By Keith Goble, Land Line state legislative editor
With the first of the year only four days away, lawmakers from around the country are lining up to offer legislation that is intended to eliminate texting while driving among the distractions while at the wheel. Meanwhile, three states are set to start ticketing violators of texting bans.
Law enforcement officers in Kansas and Kentucky can start handing out citations for reading, writing or sending text messages while at the wheel on Saturday, Jan. 1. Officers in both states have been issuing warnings to offenders since the summer.
Violators will face $60 and $25 fines, respectively.
On Sunday, Jan. 2, drivers in Delaware will no longer be able to text while behind the wheel without running the risk of a $50 ticket.
Nearly a dozen states acted during the past year to forbid texting while behind the wheel. It appears to be a trend that will not slow anytime soon.
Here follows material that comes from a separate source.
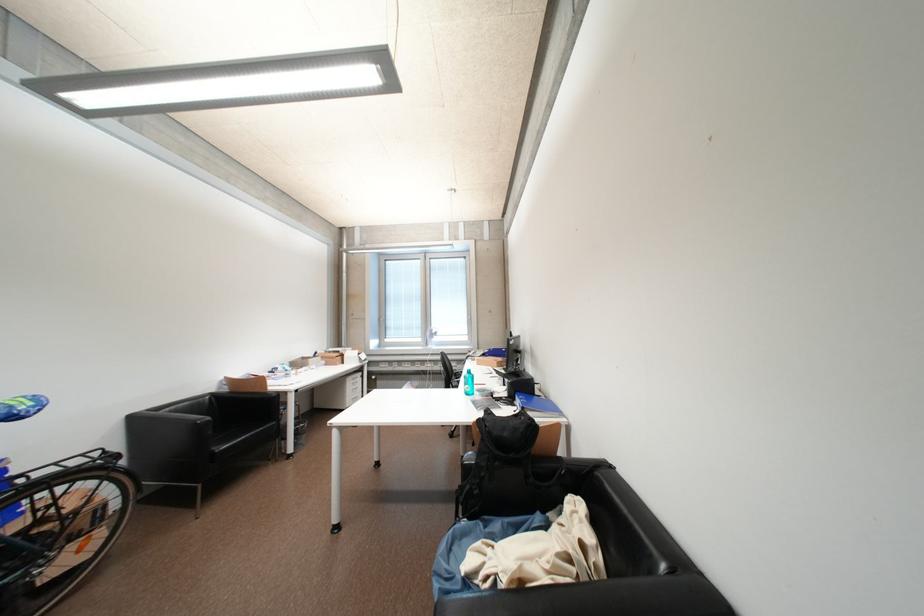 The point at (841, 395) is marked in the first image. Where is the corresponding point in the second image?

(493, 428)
In all, there are 30 states that have outlawed the practice.
Among the states that are expected to aggressively pursue legislation during the next year are Florida, Idaho, Indiana, Missouri, Nevada, North Dakota, South Carolina, Texas and Virginia.
Indiana Attorney General Greg Zoeller has endorsed the plan to ban texting while driving. A bill awaiting consideration would prohibit drivers from texting and talking on a hand-held phone. Violators would face up to $500 fines.
Indiana law already bars drivers 18 and younger from texting.
Despite the obvious complexities with enforcement, attempts nationwide to curb the practice of using electronic devices for texting while driving have intensified during the past couple of years. Studies that show drivers are more likely to be involved in a crash or near-crash while texting at the wheel have fed the appetite for state bans.
The topic of texting has also been a topic of discussion at the federal level. A federal rule that bans the practice while driving a commercial was issued earlier this year.
Punishment for violators packs a punch. Drivers face up to $2,750 fines while carriers face up to $11,000 fines.
In addition, four other regulatory actions are being considered that target driver distractions, including an effort to ban cell phone use.
OOIDA leadership supports a ban on texting while driving for all vehicle operators but wants the playing field to be fair. The Association intends to file comments to help keep the rules fair for small businesses.